While the American League Championship Series is all set to go, the National League side of the postseason is still stuck in the Divisional Series. On Monday, the Washington Nationals staved off elimination behind a solid effort from right-hander Doug Fister. After both Fister and Giants starter Madison Bumgarner exchanged scoreless frames for the first 6 innings, Washington tallied 3 runs in the 7th. The Nationals collected their first two runs after Bumgarner committed a throwing error, while the third Nationals run scored on an Asdrubal Cabrera single. Fister left the game after tossing 7 innings of scoreless baseball, and the Nationals pen held the Giants bats in order for the rest of the contest. In the home half of the 9th inning, Nationals closer Drew Storen surrendered a run, but wound up putting the finishing touches on a 4-1 Washington victory. Later on Tuesday night, the Cardinals and Dodgers met with the divisional series advantage on the line. Tied at one game a side, the Cardinals sent out former Red Sox hurler John Lackey, while the Dodgers countered with Hyun-jin Ryu. Cardinals second baseman Matt Carpenter remained scorching hot at the plate, as his 3rd inning home run gave St. Louis an early lead. The Dodgers tied the score in the 6th inning, after Hanley Ramirez doubled to score Yasiel Puig. Ryu would leave the game after 6 innings on 1 run baseball, and give way to Dodgers reliever Scott Elbert. The right-hander quickly allowed a lead off double to Yadier Molina, and then surrendered a booming 2-run home run off the bat of Kolton Wong. Wong’s home run ended up being the difference in the game, as Trevor Rosenthal secured a 3-1 win for St. Louis.
- So far this postseason, we’ve seen gigantic moments come from unheralded positions. Players that haven’t seen much, if any, major league time have altered the course of dozens playoff games this October. While the Royals bullpen was highly touted entering the postseason, no one pegged players like Terrance Gore or Jarrod Dyson as game-changers. Likewise, flame-thrower Hunter Strickland wasn’t supposed to make an impact this fall, but low and behold he’s been one of the Giants go-to arms. The impact of bullpens and benches this October is a huge reason why this postseason has seen been unlike any other. (The Other Guys: How benches and bullpens are shaping the MLB Playoffs)

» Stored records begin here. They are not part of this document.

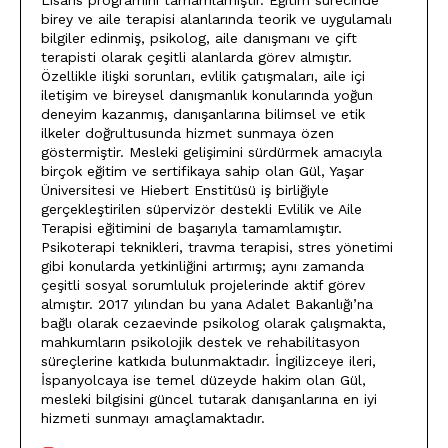
birey ve aile terapisi alanlarında teorik ve uygulamalı
bilgiler edinmiş, psikolog, aile danışmanı ve çift
terapisti olarak çeşitli alanlarda görev almıştır.
Özellikle ilişki sorunları, evlilik çatışmaları, aile içi
iletişim ve bireysel danışmanlık konularında yoğun
deneyim kazanmış, danışanlarına bilimsel ve etik
ilkeler doğrultusunda hizmet sunmaya özen
göstermiştir. Mesleki gelişimini sürdürmek amacıyla
birçok eğitim ve sertifikaya sahip olan Gül, Yaşar
Üniversitesi ve Hiebert Enstitüsü iş birliğiyle
gerçekleştirilen süpervizör destekli Evlilik ve Aile
Terapisi eğitimini de başarıyla tamamlamıştır.
Psikoterapi teknikleri, travma terapisi, stres yönetimi
gibi konularda yetkinliğini artırmış; aynı zamanda
çeşitli sosyal sorumluluk projelerinde aktif görev
almıştır. 2017 yılından bu yana Adalet Bakanlığı’na
bağlı olarak cezaevinde psikolog olarak çalışmakta,
mahkumların psikolojik destek ve rehabilitasyon
süreçlerine katkıda bulunmaktadır. İngilizceye ileri,
İspanyolcaya ise temel düzeyde hakim olan Gül,
mesleki bilgisini güncel tutarak danışanlarına en iyi
hizmeti sunmayı amaçlamaktadır.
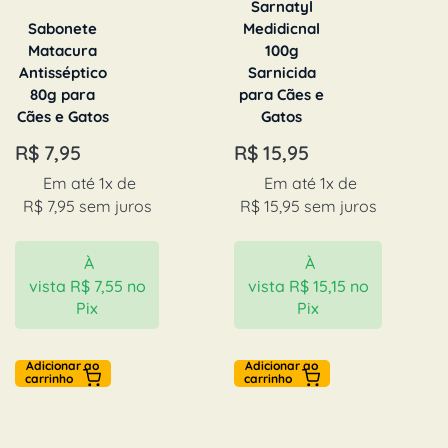
Sarnatyl
Sabonete
Medidicnal
Matacura
100g
Antisséptico
Sarnicida
80g para
para Cães e
Cães e Gatos
Gatos
R$
7,95
R$
15,95
Em até 1x de
Em até 1x de
R$
7,95
sem juros
R$
15,95
sem juros
À
À
vista
R$
7,55
no
vista
R$
15,15
no
Pix
Pix
Adicionar ao
Adicionar ao
carrinho
carrinho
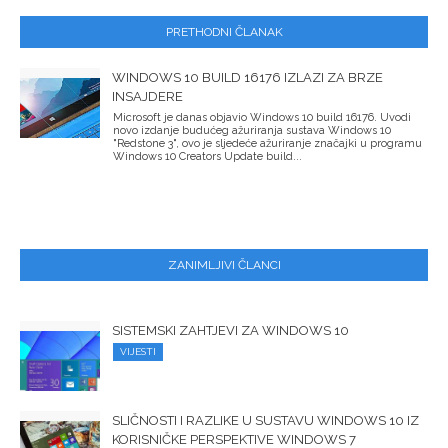
PRETHODNI ČLANAK
WINDOWS 10 BUILD 16176 IZLAZI ZA BRZE
INSAJDERE
Microsoft je danas objavio Windows 10 build 16176. Uvodi
novo izdanje budućeg ažuriranja sustava Windows 10
"Redstone 3", ovo je sljedeće ažuriranje značajki u programu
Windows 10 Creators Update build...
ZANIMLJIVI ČLANCI
SISTEMSKI ZAHTJEVI ZA WINDOWS 10
VIJESTI
SLIČNOSTI I RAZLIKE U SUSTAVU WINDOWS 10 IZ
KORISNIČKE PERSPEKTIVE WINDOWS 7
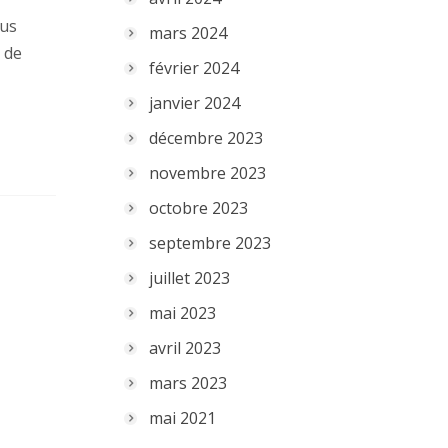
ous
mars 2024
 de
février 2024
janvier 2024
décembre 2023
novembre 2023
octobre 2023
septembre 2023
juillet 2023
mai 2023
avril 2023
mars 2023
mai 2021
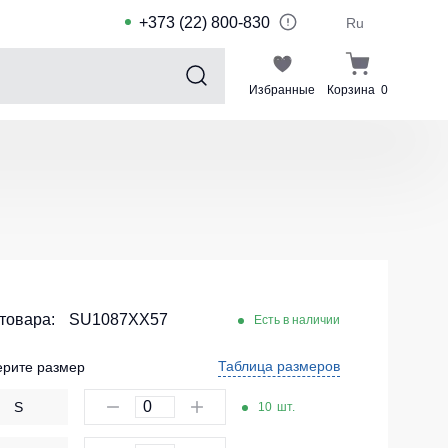
+373 (22) 800-830
Ru
Избранные
Корзина
0
Sports collection
Спортивные костюмы для детей
Спортивные куртки
Спортивные штаны
Футболки для спорта
Шорты и леггинсы для спорта
 товара:
SU1087XX57
Есть в наличии
Одежда для плавания
Таблица размеров
рите размер
Спортивные костюмы
S
10
шт.
Комплекты для команд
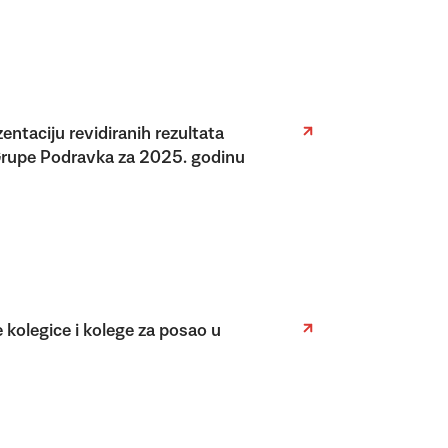
entaciju revidiranih rezultata
Grupe Podravka za 2025. godinu
 kolegice i kolege za posao u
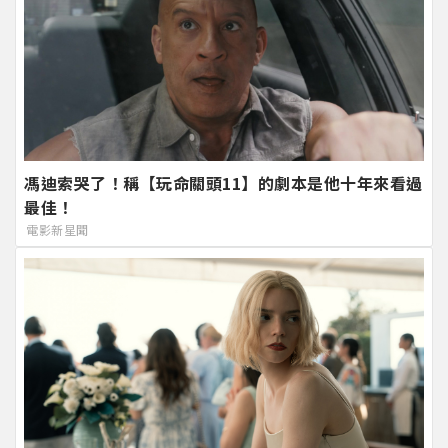
馮迪索哭了！稱【玩命關頭11】的劇本是他十年來看過
最佳！
電影新星聞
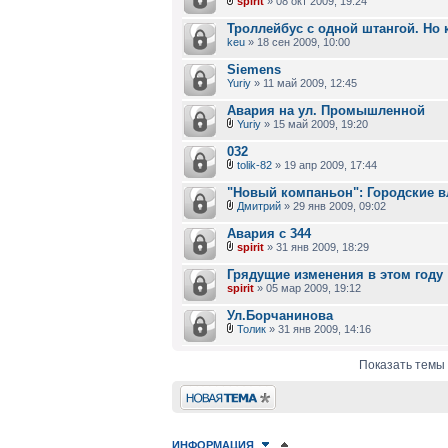
spirit
» 08 окт 2009, 19:24
Троллейбус с одной штангой. Но 
keu
» 18 сен 2009, 10:00
Siemens
Yuriy
» 11 май 2009, 12:45
Авария на ул. Промышленной
Yuriy
» 15 май 2009, 19:20
032
tolik-82
» 19 апр 2009, 17:44
"Новый компаньон": Городские в
Дмитрий
» 29 янв 2009, 09:02
Авария с 344
spirit
» 31 янв 2009, 18:29
Грядущие изменения в этом году
spirit
» 05 мар 2009, 19:12
Ул.Борчанинова
Толик
» 31 янв 2009, 14:16
Показать темы 
Новая тема
ИНФОРМАЦИЯ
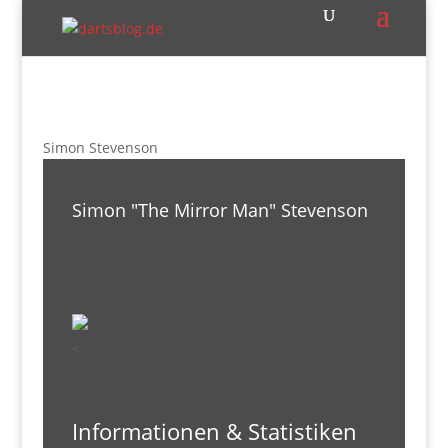
Simon Stevenson
Simon "The Mirror Man" Stevenson
<
Informationen & Statistiken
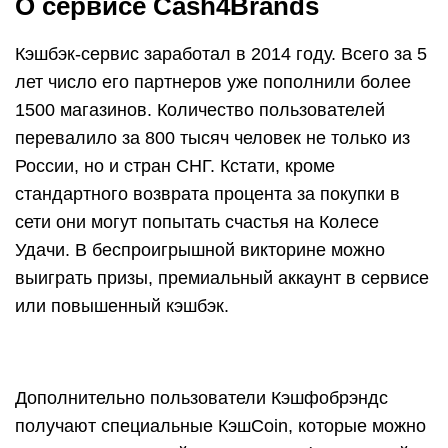
Дополнительно пользователи Кэшфобрэндс
получают специальные КэшCoin, которые можно
потратить с выгодой. Это монетки (но не путайте
их с процентом кэшбэка), их сервис выдает за
выполнение действий на сайте:
+50 монеток за то, что каждый день заходите в
сервис;
+50 монет за репост страницы с Колесом
Удачи;
От +100 до +1000 КэшCoin можно получить,
вращая барабан.
Какие еще преимущества Cash4Brands можно
выделить:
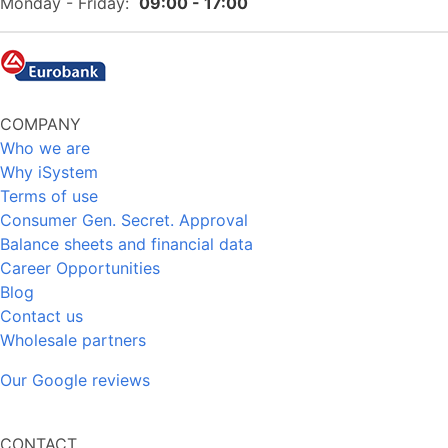
Monday - Friday:
09:00 - 17:00
COMPANY
Who we are
Why iSystem
Terms of use
Consumer Gen. Secret. Approval
Balance sheets and financial data
Career Opportunities
Blog
Contact us
Wholesale partners
Our Google reviews
CONTACT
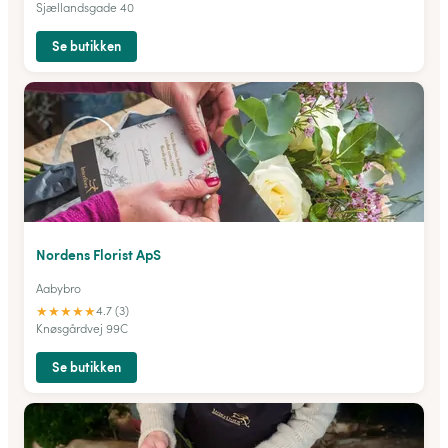
Sjællandsgade 40
Se butikken
Nordens Florist ApS
Aabybro
★
★
★
★
★
4.7 (3)
Knøsgårdvej 99C
Se butikken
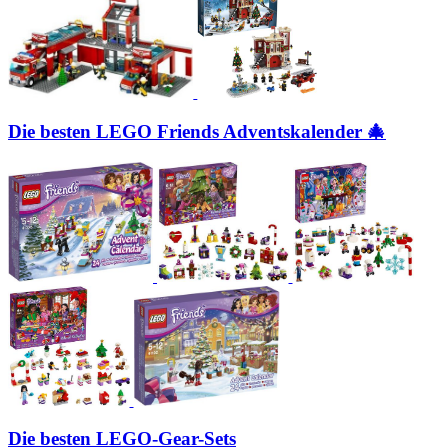
Die besten LEGO Friends Adventskalender 🎄
Die besten LEGO-Gear-Sets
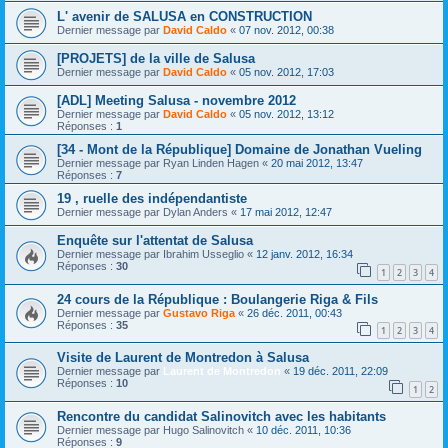
L' avenir de SALUSA en CONSTRUCTION
Dernier message par
David Caldo
«
07 nov. 2012, 00:38
[PROJETS] de la ville de Salusa
Dernier message par
David Caldo
«
05 nov. 2012, 17:03
[ADL] Meeting Salusa - novembre 2012
Dernier message par
David Caldo
«
05 nov. 2012, 13:12
Réponses :
1
[34 - Mont de la République] Domaine de Jonathan Vueling
Dernier message par
Ryan Linden Hagen
«
20 mai 2012, 13:47
Réponses :
7
19 , ruelle des indépendantiste
Dernier message par
Dylan Anders
«
17 mai 2012, 12:47
Enquête sur l'attentat de Salusa
Dernier message par
Ibrahim Usseglio
«
12 janv. 2012, 16:34
Réponses :
30
1
2
3
4
24 cours de la République : Boulangerie Riga & Fils
Dernier message par
Gustavo Riga
«
26 déc. 2011, 00:43
Réponses :
35
1
2
3
4
Visite de Laurent de Montredon à Salusa
Dernier message par
Laurent de Montredon
«
19 déc. 2011, 22:09
Réponses :
10
1
2
Rencontre du candidat Salinovitch avec les habitants
Dernier message par
Hugo Salinovitch
«
10 déc. 2011, 10:36
Réponses :
9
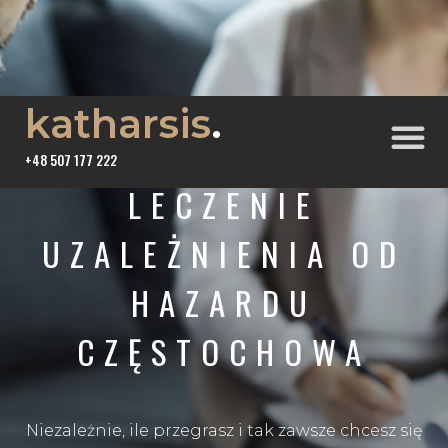
katharsis
.
+48 507 177 222
LECZENIE
UZALEŻNIENIA OD
HAZARDU
CZĘSTOCHOWA
Niezależnie, ile przegrasz i tak zawsze chcesz się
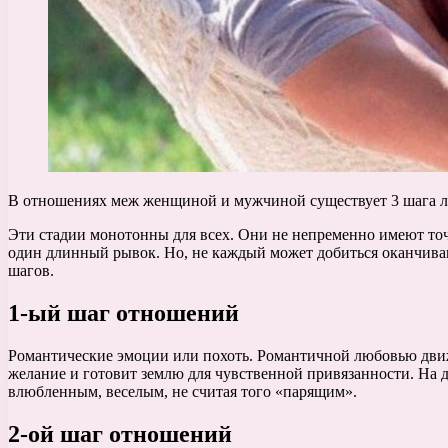
В отношениях меж женщиной и мужчиной существует 3 шага лю
Эти стадии монотонны для всех. Они не непременно имеют точ
один длинный рывок. Но, не каждый может добиться оканчивающе
шагов.
1-ый шаг отношений
Романтические эмоции или похоть. Романтичной любовью движе
желание и готовит землю для чувственной привязанности. На д
влюбленным, веселым, не считая того «парящим».
2-ой шаг отношений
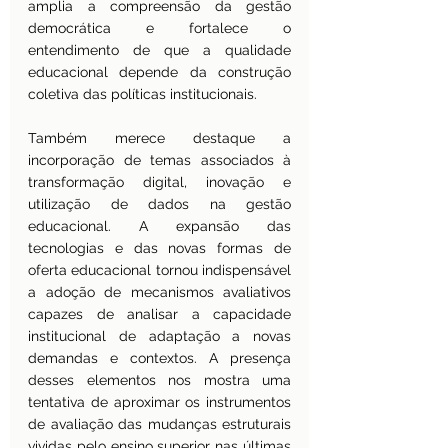
amplia a compreensão da gestão 
democrática e fortalece o 
entendimento de que a qualidade 
educacional depende da construção 
coletiva das políticas institucionais.
Também merece destaque a 
incorporação de temas associados à 
transformação digital, inovação e 
utilização de dados na gestão 
educacional. A expansão das 
tecnologias e das novas formas de 
oferta educacional tornou indispensável 
a adoção de mecanismos avaliativos 
capazes de analisar a capacidade 
institucional de adaptação a novas 
demandas e contextos. A presença 
desses elementos nos mostra uma 
tentativa de aproximar os instrumentos 
de avaliação das mudanças estruturais 
vividas pelo ensino superior nas últimas 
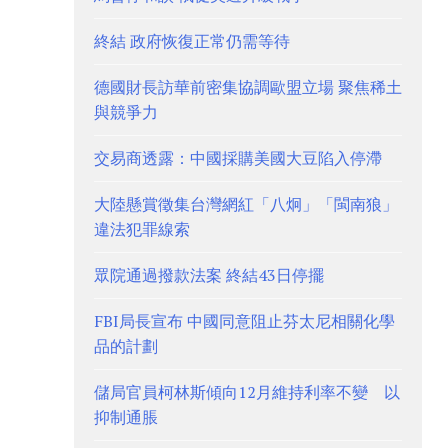
終結 政府恢復正常仍需等待
德國財長訪華前密集協調歐盟立場 聚焦稀土
與競爭力
交易商透露：中國採購美國大豆陷入停滯
大陸懸賞徵集台灣網紅「八炯」「閩南狼」
違法犯罪線索
眾院通過撥款法案 終結43日停擺
FBI局長宣布 中國同意阻止芬太尼相關化學
品的計劃
儲局官員柯林斯傾向12月維持利率不變 以
抑制通脹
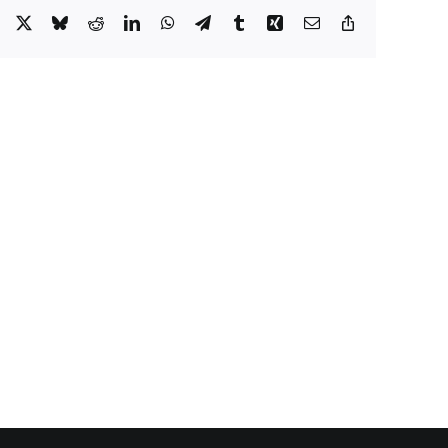
Facebook
X
Bluesky
Reddit
LinkedIn
WhatsApp
Telegram
Tumblr
Xing
Email
Copy
Link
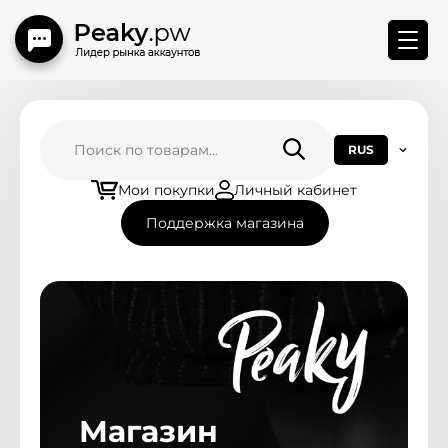
Меню магазина
RUS
Главная
Мои покупки
Личный кабинет
Поддержка магазина
Привязка БМ
Контакты
Правила Замены
Новости магазина
Магазин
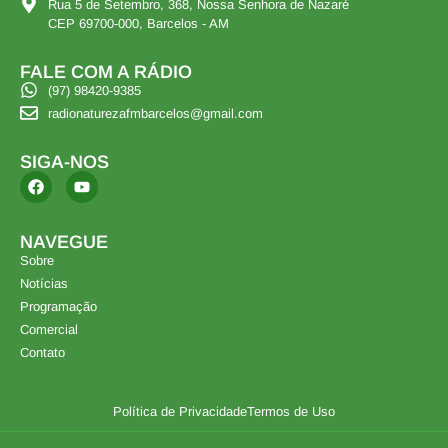
Rua 5 de Setembro, 368, Nossa Senhora de Nazaré
CEP 69700-000, Barcelos - AM
FALE COM A RÁDIO
(97) 98420-9385
radionaturezafmbarcelos@gmail.com
SIGA-NOS
NAVEGUE
Sobre
Notícias
Programação
Comercial
Contato
Política de Privacidade
Termos de Uso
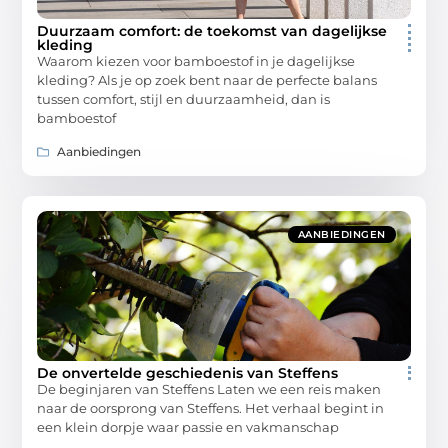
Duurzaam comfort: de toekomst van dagelijkse
kleding
Waarom kiezen voor bamboestof in je dagelijkse
kleding? Als je op zoek bent naar de perfecte balans
tussen comfort, stijl en duurzaamheid, dan is
bamboestof
Aanbiedingen
AANBIEDINGEN
De onvertelde geschiedenis van Steffens
De beginjaren van Steffens Laten we een reis maken
naar de oorsprong van Steffens. Het verhaal begint in
een klein dorpje waar passie en vakmanschap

- Giants newly recalled late innings reliever Hunter Strickland turned a lot of head this October, after the right-hander unleashed a cannon for an arm. In just 7 total major league innings — including the postseason — Strickland has struck out 9 and walked just 1. However, Strickland’s road to the MLB playoffs wasn’t an easy one. Drafted by the Red Sox in 2007, the Georgia native never sniffed the majors in 3 seasons in Boston’s farm system, and was shipped to Pittsburgh in 2010 in exchange for Adam LaRoche. Mainly operating as a starting pitcher in the minors, Strickland didn’t find his true value until he made the move to the pen. (Long before he threw 100: Hunter Strickland’s Red Sox tenure recalled)
- With the Red Sox strapped for starting pitching, the team will need to cast a wide net in order to fill their vacant rotation spots. Of course names like James Shields and Jon Lester are available on the free agent market, but Boston could also look overseas to fortify their rotation. Soon to be posted Japanese right-hander Kenta Maeda could fit the bill for Boston, and is already reportedly interested in joining the Sox. However like his fellow countrymen, Maeda will come with a hefty price tag. (Kenta Maeda wants to pitch for Red Sox or Yankees)
- The Red Sox have the money and resources to be extremely active this offseason, and with evident needs Boston shouldn’t waste any time getting to work this winter. The highest priority for the Red Sox this offseason will be starting pitching. Next will be trying to figure out what to do with all of their outfielders. The team will also explore left-handed options at third base, with Will Middlebrooks proving to be unreliable. (Offseason Outlook: Boston Red Sox)
- Unlike sports like football, baseball usually won’t grade out well nationally, in terms of viewership. Baseball, like other sports, gains most of its viewers locally and relies on the teams city to pull large numbers. This past season, regular season baseball was the most popular things to watch from the hours of 7-11, in over 10 metropolitan areas. Who says baseball is dying? (For MLB business, local TV viewership stays strong)
- Tweet of the day: Ross knows Lack
Jon Lackey is a stud, knows how to pitch when it counts!